▶ _EXERCISE MATERIAL_
***

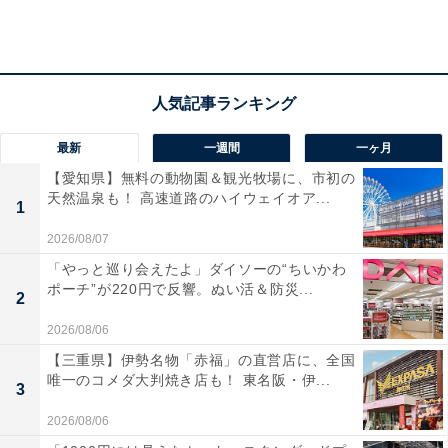
ね。また一品料理が多いため、自分好みの自由な組み合
わせのイタリア料理が実現します。
最新
一週間
一ヶ月
＞3位までの全ランキング結果を見る
【愛知県】無料の動物園＆観光牧場に、市初の
天然温泉も！ 高速道路のハイウェイオア...
1
2026/08/07
「やっと巡り会えたよ」ダイソーの“ちいかわ
ポーチ”が220円で反響。ぬい活＆防災...
2
【おすすめ記事】
・
2026/08/06
すかいらーくブランド利用率ランキング！ 3位「ジョナ
【三重県】伊勢名物「赤福」の直営店に、全国
唯一のコメダ大判焼き店も！ 東名阪・伊...
サン」、2位「バーミヤン」、1位は？
3
・
2026/08/06
チーズ好きなら異議あり!? サイゼリアの人気メニューラ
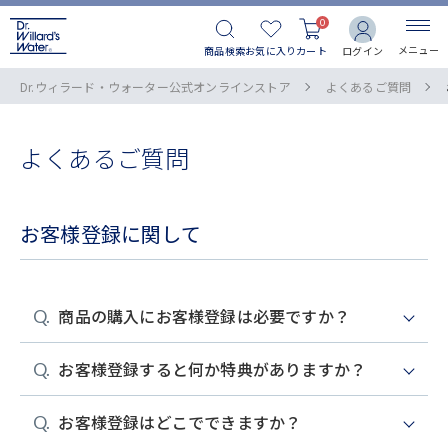
0
メニュー
商品検索
お気に入り
カート
ログイン
Dr.ウィラード・ウォーター公式オンラインストア
よくあるご質問
よくあるご質問
お客様登録に関して
商品の購入にお客様登録は必要ですか？
お客様登録すると何か特典がありますか？
お客様登録いただかなくても商品はご購入いただけま
す。

商品をご注文後、カート画面から「ゲスト購入」を選
お客様登録はどこでできますか？
お客様登録いただくと、ステージに応じてポイントが
択のうえ、ご注文手続きを行ってください。

還元される、お得なポイントサービスや、定期購入プ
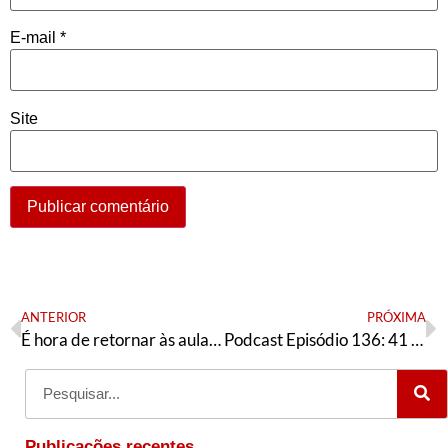
E-mail
*
Site
ANTERIOR
PRÓXIMA
É hora de retornar às aulas presenciais?
Podcast Episódio 136: 41 anos do PT, o debate sobre as aulas presenciais e a luta dos petroleiros
Publicações recentes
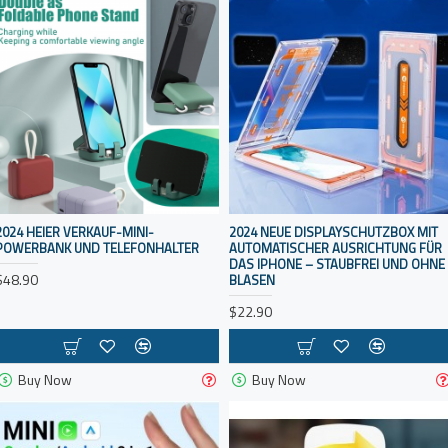
2024 HEIER VERKAUF-MINI-
2024 NEUE DISPLAYSCHUTZBOX MIT
POWERBANK UND TELEFONHALTER
AUTOMATISCHER AUSRICHTUNG FÜR
DAS IPHONE – STAUBFREI UND OHNE
$48.90
BLASEN
$22.90
Buy Now
Buy Now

***

▶ _EXERCISE DESCRIPTION_
How many lines in the records hold the string "aulas"? Reply with the number alone.

▶ _REPLY_
2